Medical teams have numerous names for the condition, both Mild Cognitive Impairment (MCI) and Cognitive Dysfunction are often used. Amongst patients, it’s often called chemo brain or chemo-fog. Whatever they call it, doctors are still unsure what really causes chemo brain but a number of different factors have been considered:

  • Cancer itself.
  • The physical effect of cancer drugs on the brain.
  • The number of complications caused by cancer treatment, including anaemia, fatigue, insomnia, nutritional deficiencies, infection, the list goes on… Are all considered to contribute.
  • Surgery and the drugs used during surgery.
  • Stress, depression and anxiety can often be emotional reactions to a cancer diagnosis and treatment and the impact that these have on the brain function itself is still an unknown.

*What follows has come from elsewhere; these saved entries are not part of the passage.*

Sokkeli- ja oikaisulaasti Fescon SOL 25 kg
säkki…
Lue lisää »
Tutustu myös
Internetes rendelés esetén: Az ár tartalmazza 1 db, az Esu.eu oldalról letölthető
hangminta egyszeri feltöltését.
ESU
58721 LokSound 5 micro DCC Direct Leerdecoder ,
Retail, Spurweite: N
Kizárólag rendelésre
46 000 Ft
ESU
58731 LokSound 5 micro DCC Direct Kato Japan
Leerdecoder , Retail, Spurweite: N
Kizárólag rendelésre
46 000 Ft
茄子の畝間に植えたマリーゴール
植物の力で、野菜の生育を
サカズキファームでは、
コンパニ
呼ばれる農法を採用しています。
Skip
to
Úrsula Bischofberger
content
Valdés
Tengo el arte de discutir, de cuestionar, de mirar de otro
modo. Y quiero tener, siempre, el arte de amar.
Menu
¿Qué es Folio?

How long chemo brain lasts is a major factor in how much it affects a person’s life. When it starts, how long it lasts, and how much trouble it causes can vary a lot. But what is widely agreed is that there needs to be more research into this area.

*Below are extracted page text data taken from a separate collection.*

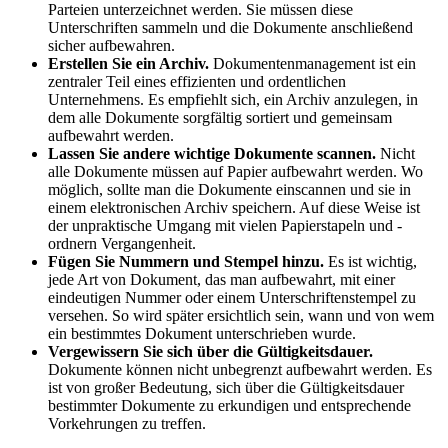
Parteien unterzeichnet werden. Sie müssen diese
Unterschriften sammeln⁤ und die Dokumente anschließend
sicher aufbewahren.
Erstellen ‌Sie ein Archiv.
‌Dokumentenmanagement ist ein⁣
zentraler Teil eines effizienten und‍ ordentlichen
Unternehmens. Es empfiehlt sich, ein Archiv anzulegen, in
dem alle Dokumente sorgfältig sortiert und⁤ gemeinsam
aufbewahrt werden.
Lassen⁢ Sie andere ‌wichtige Dokumente scannen.
Nicht
alle Dokumente müssen auf ‌Papier ‍aufbewahrt werden. Wo
möglich, sollte man die Dokumente einscannen und sie in
⁤einem elektronischen⁢ Archiv speichern. Auf diese Weise⁣ ist
‌der unpraktische Umgang mit vielen ​Papierstapeln und -
ordnern Vergangenheit.
Fügen Sie Nummern und Stempel hinzu.
Es ist wichtig,
jede Art von Dokument, ​das man ⁣aufbewahrt, mit einer
eindeutigen Nummer⁣ oder einem Unterschriftenstempel zu
versehen. ‍So wird später ersichtlich ‍sein, wann und ⁢von⁤ wem
ein‌ bestimmtes Dokument unterschrieben wurde.
Vergewissern Sie sich über ⁤die Gültigkeitsdauer.
Dokumente können nicht unbegrenzt aufbewahrt werden. Es⁢
ist von großer Bedeutung, sich über die Gültigkeitsdauer
bestimmter Dokumente​ zu erkundigen und entsprechende
Vorkehrungen zu treffen.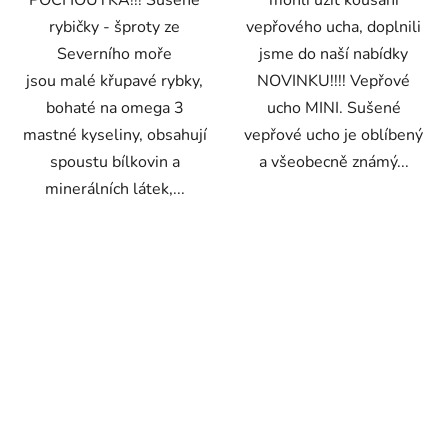
POCHOUTKA!!! Sušené
mohli užít kousání
rybičky - šproty ze
vepřového ucha, doplnili
Severního moře
jsme do naší nabídky
jsou malé křupavé rybky,
NOVINKU!!!! Vepřové
bohaté na omega 3
ucho MINI. Sušené
mastné kyseliny, obsahují
vepřové ucho je oblíbený
spoustu bílkovin a
a všeobecně známý...
minerálních látek,...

Currently, there is no treatment or prevention plan to treat chemo-brain. Doctors are currently looking at a number of drugs to see if they can help but unfortunately nothing has been proven. Hopefully ongoing research will shed a light on the exact causes which will hopefully help us find ways to prevent and manage the symptoms.

However, there are a number of suggested tips for coping with chemo-brain:

  • Use a detailed daily planner or your smart phone. Keeping everything in one place makes it easier to find the reminders you may need. You might want to keep track of appointments and schedules, “to do” lists, important dates, websites, phone numbers and addresses, meeting notes.

    notebook

 

  • Eating nutritionally beneficial and wholesome meals. Nutritional deficiencies can affect the way the brain works. During treatment it is quite common to lose your appetite, go off certain foods, experience a sore mouth or nausea but when you can eat, having a nutritional balanced diet will help. The Marsden Cookbook is an excellent resource on what to eat. Easy to follow recipes with practical helpful advice.

cookbook

 

  • Daily exercise. Fatigue is also considered a possible factor, and one proven way to combat fatigue is to exercise, which can be hard if you’re feeling so tired that it is hard to drag yourself off the sofa. A short walk can make a difference. It may also contribute to a more restful sleep. Use it for some time out, when you try not to think about what you have planned for the rest of the day or week. 
  • Set up and follow routines. Ideally try to keep the same daily schedule. This can be tricky if you have an endless streams of people visiting, calling or emailing. But why not have a set time daily or weekly for when you see and catch-up with visitors. 
  • Have a big bowl or dish. Pick a certain place for commonly lost objects and put them there each time. A large dish on the kitchen work surface that can hold your all-important notepad or keys and phone. 
  • Don’t try to multi-task. Focus on one thing at a time. Either talk on the phone or cook your dinner.
  •  Exercise your brain. Memory and repetitive exercises may help to train your brain and improve your memory and concentration. Try brain-strengthening mental activities, such as solving crosswords or puzzles.

puzzle books


For some people with chemo-brain, their cognitive changes are minimal and they are able to do everyday things, but for some the changes can be completely debilitating. If you know someone currently suffering from chemo-brain, be supportive and perhaps help with some of the tips above.